Chaque année et deux fois par an, les oiseaux migrateurs –soit environ une espèce aviaire sur cinq– parcourent des milliers de kilomètres pour se rendre sur leur lieu d'hivernage ou d'estivage. En ce moment, c'est l'époque des dernières caravanes d'oies ou de grues cendrées qui animent le ciel de leurs ballets synchronisés –non sans encombre lorsque la météo est mauvaise.
Si ça n'a pas l'air comme ça, même en hiver, passer leurs journées dans les airs a de quoi leur faire frôler la surchauffe, car plus ils prennent de l'altitude, même si les températures baissent, plus ils se rapprochent du Soleil et plus la luminosité augmente, à mesure que diminue l'efficacité des filtres UV atmosphériques. Quelles sont donc les astuces que l'évolution a offertes aux oiseaux migrateurs pour ne pas se transformer en poulets rôtis en cours de route?
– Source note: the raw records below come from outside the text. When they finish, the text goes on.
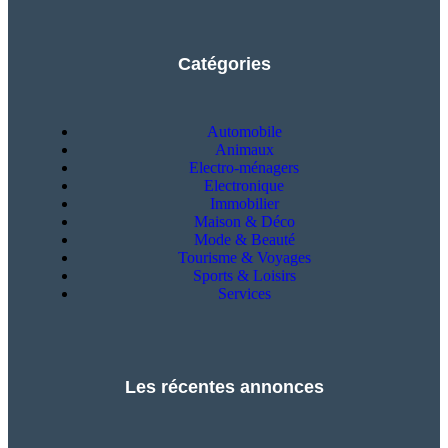
Catégories
Automobile
Animaux
Electro-ménagers
Electronique
Immobilier
Maison & Déco
Mode & Beauté
Tourisme & Voyages
Sports & Loisirs
Services
Les récentes annonces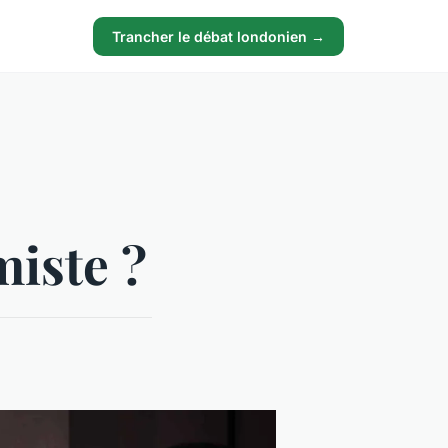
Trancher le débat londonien →
iste ?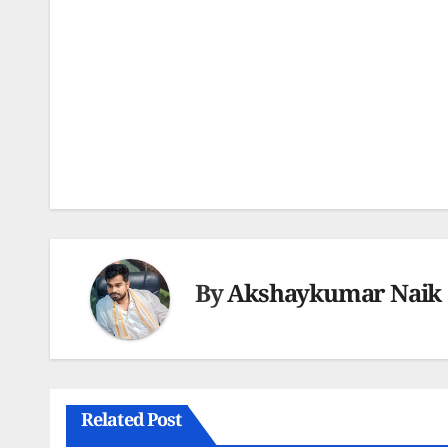
Post
navigation
By
Akshaykumar Naik
Related Post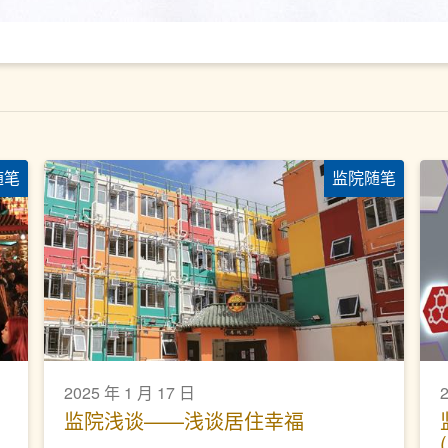
随笔
监院随笔
2025 年 1 月 17 日
监院浅谈——浅谈居住幸福
(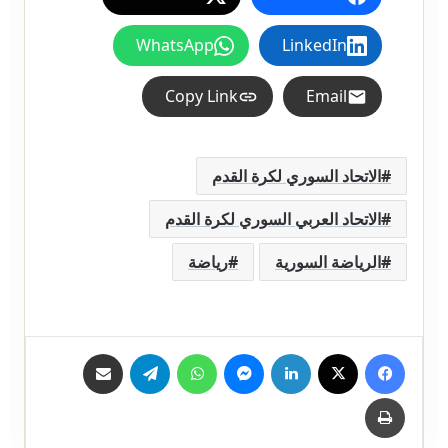
WhatsApp
LinkedIn
Copy Link
Email
الاتحاد السوري لكرة القدم
الاتحاد العربي السوري لكرة القدم
الرياضة السورية
رياضة
فيسبوك
X
لينكدإن
ماسنجر
واتساب
تيلقرام
مشاركة عبر البريد
طباعة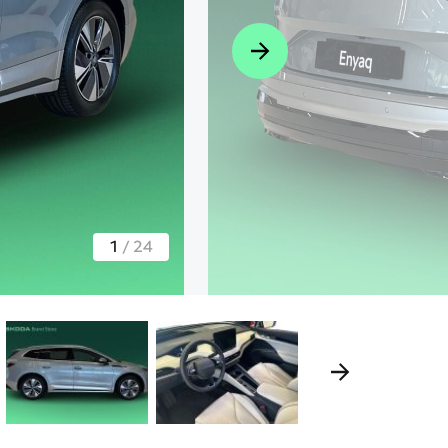
1
/
24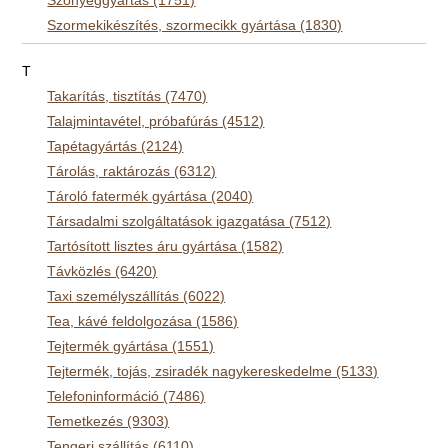
Szonyeggyártás (1751)
Szormekikészítés, szormecikk gyártása (1830)
T
Takarítás, tisztítás (7470)
Talajmintavétel, próbafúrás (4512)
Tapétagyártás (2124)
Tárolás, raktározás (6312)
Tároló fatermék gyártása (2040)
Társadalmi szolgáltatások igazgatása (7512)
Tartósított lisztes áru gyártása (1582)
Távközlés (6420)
Taxi személyszállítás (6022)
Tea, kávé feldolgozása (1586)
Tejtermék gyártása (1551)
Tejtermék, tojás, zsiradék nagykereskedelme (5133)
Telefoninformáció (7486)
Temetkezés (9303)
Tengeri szállítás (6110)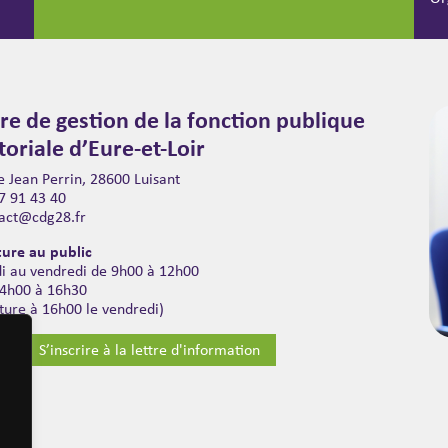
re de gestion de la fonction publique
itoriale d’Eure-et-Loir
 Jean Perrin, 28600 Luisant
7 91 43 40
act@cdg28.fr
ure au public
di au vendredi de 9h00 à 12h00
14h00 à 16h30
ture à 16h00 le vendredi)
S’inscrire à la lettre d'information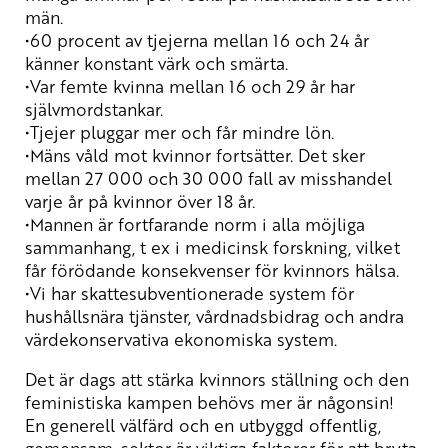
män.
•60 procent av tjejerna mellan 16 och 24 år
känner konstant värk och smärta.
•Var femte kvinna mellan 16 och 29 år har
självmordstankar.
•Tjejer pluggar mer och får mindre lön.
•Mäns våld mot kvinnor fortsätter. Det sker
mellan 27 000 och 30 000 fall av misshandel
varje år på kvinnor över 18 år.
•Mannen är fortfarande norm i alla möjliga
sammanhang, t ex i medicinsk forskning, vilket
får förödande konsekvenser för kvinnors hälsa.
•Vi har skattesubventionerade system för
hushållsnära tjänster, vårdnadsbidrag och andra
värdekonservativa ekonomiska system.
Det är dags att stärka kvinnors ställning och den
feministiska kampen behövs mer är någonsin!
En generell välfärd och en utbyggd offentlig,
gemensam, sektor är viktiga faktorer för att bryta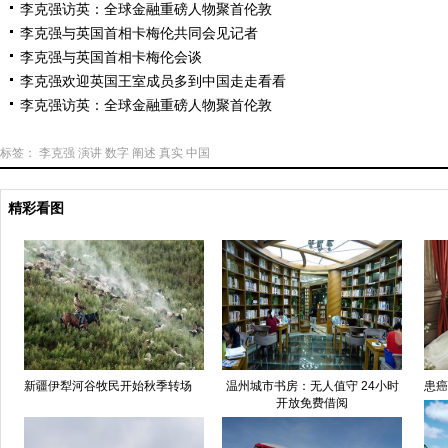
李克强访英：全球金融重磅人物聚首伦敦
李克强与英国首相卡梅伦共同会见记者
李克强与英国首相卡梅伦会谈
李克强欢迎英国王室成员多到中国走走看看
李克强访英：全球金融重磅人物聚首伦敦
标签：
李克强
演讲
数字
阐述
真实
中国
精彩看图
新疆伊犁河谷牧民开始秋季转场
温州城市书房：无人值守 24小时
患癌
开放免费借阅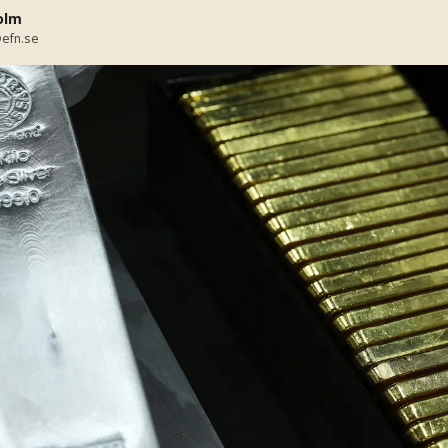
olm
efn.se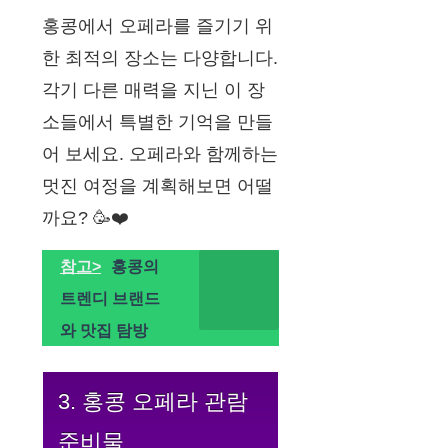
홍콩에서 오페라를 즐기기 위
한 최적의 장소는 다양합니다.
각기 다른 매력을 지닌 이 장
소들에서 특별한 기억을 만들
어 보세요. 오페라와 함께하는
멋진 여정을 계획해보면 어떨
까요? 🥳❤️
참고>
홍콩의
트렌디 브랜드
와 맛집 탐방
3. 홍콩 오페라 관람
준비물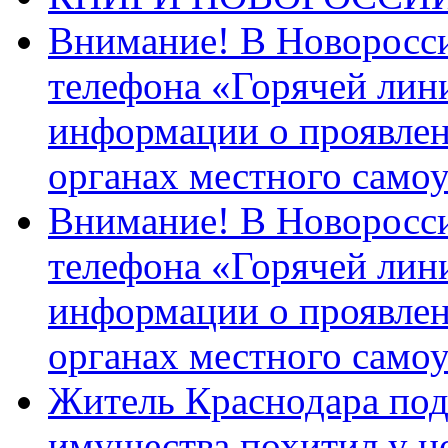
Внимание! В Новоросси
телефона «Горячей лин
информации о проявлен
органах местного само
Внимание! В Новоросси
телефона «Горячей лин
информации о проявлен
органах местного само
Житель Краснодара под
имущества похитил у н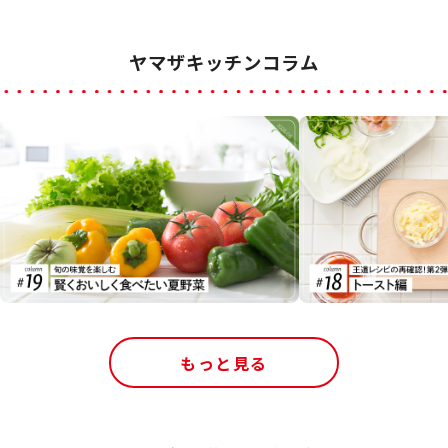
ヤマザキッチンコラム
もっと見る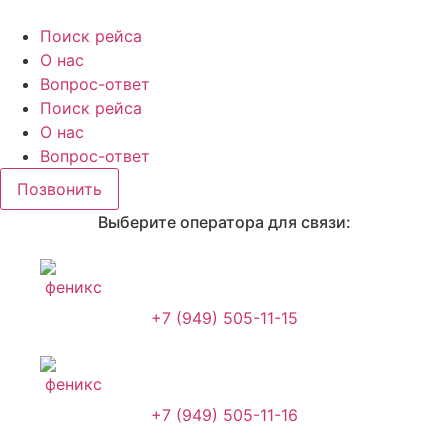
Перейти
к
Поиск рейса
содержимому
О нас
Вопрос-ответ
Поиск рейса
О нас
Вопрос-ответ
Позвонить
Выберите оператора для связи:
+7 (949) 505-11-15
+7 (949) 505-11-16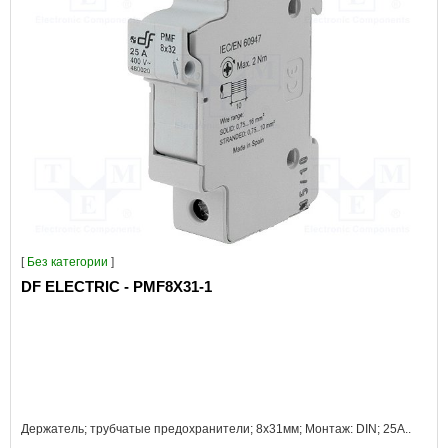
[
Без категории
]
DF ELECTRIC - PMF8X31-1
Держатель; трубчатые предохранители; 8x31мм; Монтаж: DIN; 25А..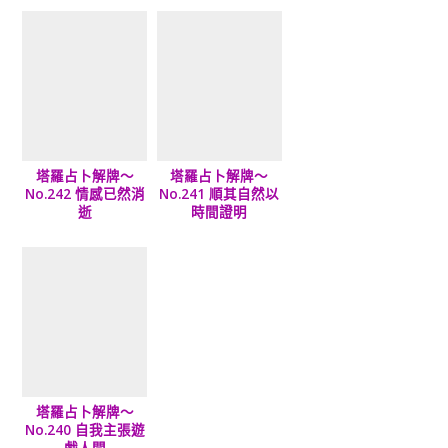
塔羅占卜解牌～
塔羅占卜解牌～
No.242 情感已然消
No.241 順其自然以
逝
時間證明
塔羅占卜解牌～
No.240 自我主張遊
戲人間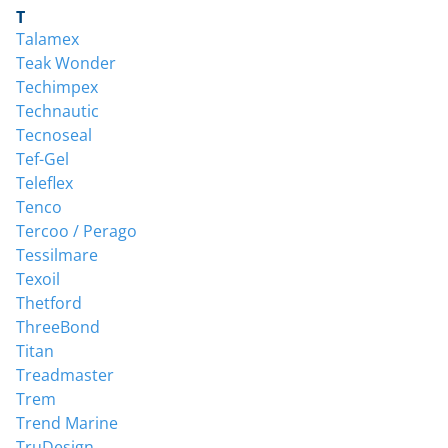
T
Talamex
Teak Wonder
Techimpex
Technautic
Tecnoseal
Tef-Gel
Teleflex
Tenco
Tercoo / Perago
Tessilmare
Texoil
Thetford
ThreeBond
Titan
Treadmaster
Trem
Trend Marine
TruDesign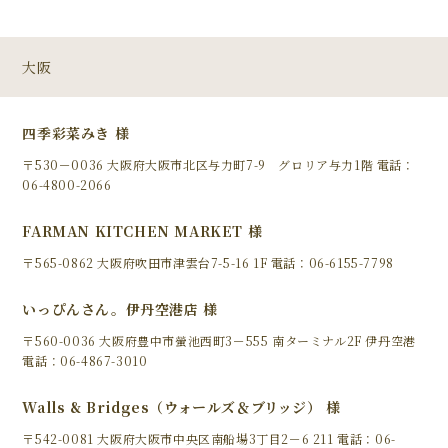
大阪
四季彩菜みき 様
〒530－0036 大阪府大阪市北区与力町7-9 グロリア与力1階 電話：
06-4800-2066
FARMAN KITCHEN MARKET 様
〒565-0862 大阪府吹田市津雲台7-5-16 1F 電話：06-6155-7798
いっぴんさん。伊丹空港店 様
〒560-0036 大阪府豊中市螢池西町3－555 南ターミナル2F 伊丹空港
電話：06-4867-3010
Walls & Bridges（ウォールズ＆ブリッジ） 様
〒542-0081 大阪府大阪市中央区南船場3丁目2－6 211 電話：06-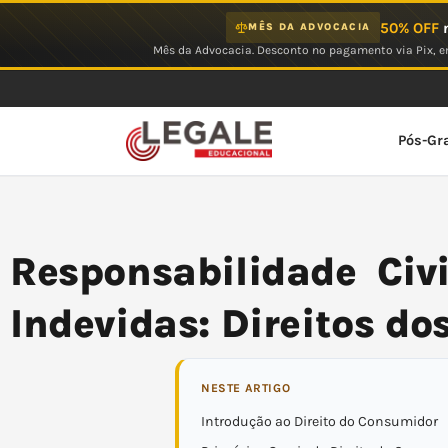
Ir
50% OFF
n
MÊS DA ADVOCACIA
para
Mês da Advocacia. Desconto no pagamento via Pix, em
o
conteúdo
Pós-Gr
Responsabilidade Civ
Indevidas: Direitos d
NESTE ARTIGO
Introdução ao Direito do Consumidor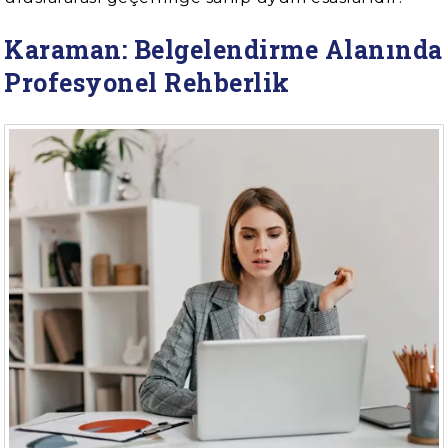
Karaman: Belgelendirme Alanında
Profesyonel Rehberlik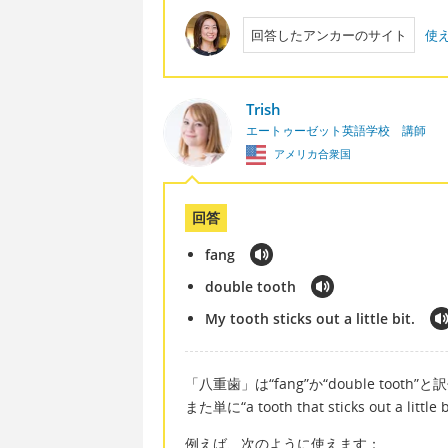
回答したアンカーのサイト
使
Trish
エートゥーゼット英語学校 講師
アメリカ合衆国
回答
fang
double tooth
My tooth sticks out a little bit.
「八重歯」は“fang”か“double tooth”
また単に“a tooth that sticks out a l
例えば、次のように使えます：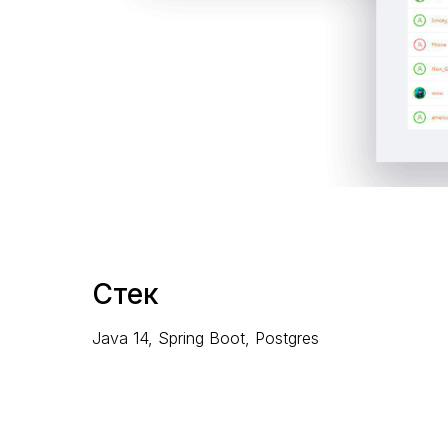
Стек
Java 14, Spring Boot, Postgres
Selon une étude menée par des ornithologues de l'Institut Max Planck en Allemagne et de l'université Massey, en Nouvelle-Zélande, les espèces migratrices ont tendance à avoir un plumage plus clair que celles qui sont sédentaires. Ces chercheurs avaient déjà montré que les oiseaux les plus clairs ont tendance à vivre sous les latitudes où les températures sont les plus élevées et où l'ombre se fait plus rare. Comme tout un chacun en a fait l'expérience en portant du noir sous le cagnard, un plumage plus clair permet aux oiseaux de rester relativement au frais sous un Soleil brûlant. En prenant connaissance de travaux sur le changement d'altitude de vol de certains oiseaux migrateurs –plus haute le jour et plus basse la nuit–, l'équipe menée de Kaspar Delhey a eu l'idée de se pencher plus précisément sur cette histoire de plumage.
Pour ce faire, ils ont codé les teintes (de 0 pour les plus foncées à 100 pour les plus claires) de toutes les espèces d'oiseaux répertoriées sur l'Encyclopédie des oiseaux du monde, l'une des bases de données les plus exhaustives à ce jour, avant de comparer ces informations avec le comportement migratoire de l'espèce, tout en contrôlant d'autres facteurs connus pour affecter la couleur du plumage. Par exemple, on sait que des contraintes d'aérodynamisme sont liées à un plumage dorsal foncé chez certains migrateurs, car un dos plus chaud provoque moins de frottements avec l'air et améliore donc par la même occasion les performances en vol.
Taux de mélanine
Il ressort de l'étude que plus les oiseaux migrent loin, plus ils perdent en mélanine: le plumage des espèces non migratrices est ainsi plus foncé que celui des migratrices, qui sont elles-mêmes plus claires lorsqu'elles volent sur de longues distances –une bascule intervenant lorsque les oiseaux avalent plus de 2.000 kilomètres par an.
Delhey lui-même se dit surpris par la constance de cet effet sur différents types de volatiles, qu'importe leur taille et qu'importe qu'ils soient aquatiques ou terrestres.
Des résultats qui rappellent l'importance de la température et, plus généralement, des facteurs climatiques dans l'évolution de la coloration des animaux. Et dont il est possible de tirer des éléments de compréhension sur les impacts du réchauffement climatique et les adaptations que les animaux pourraient finir par développer.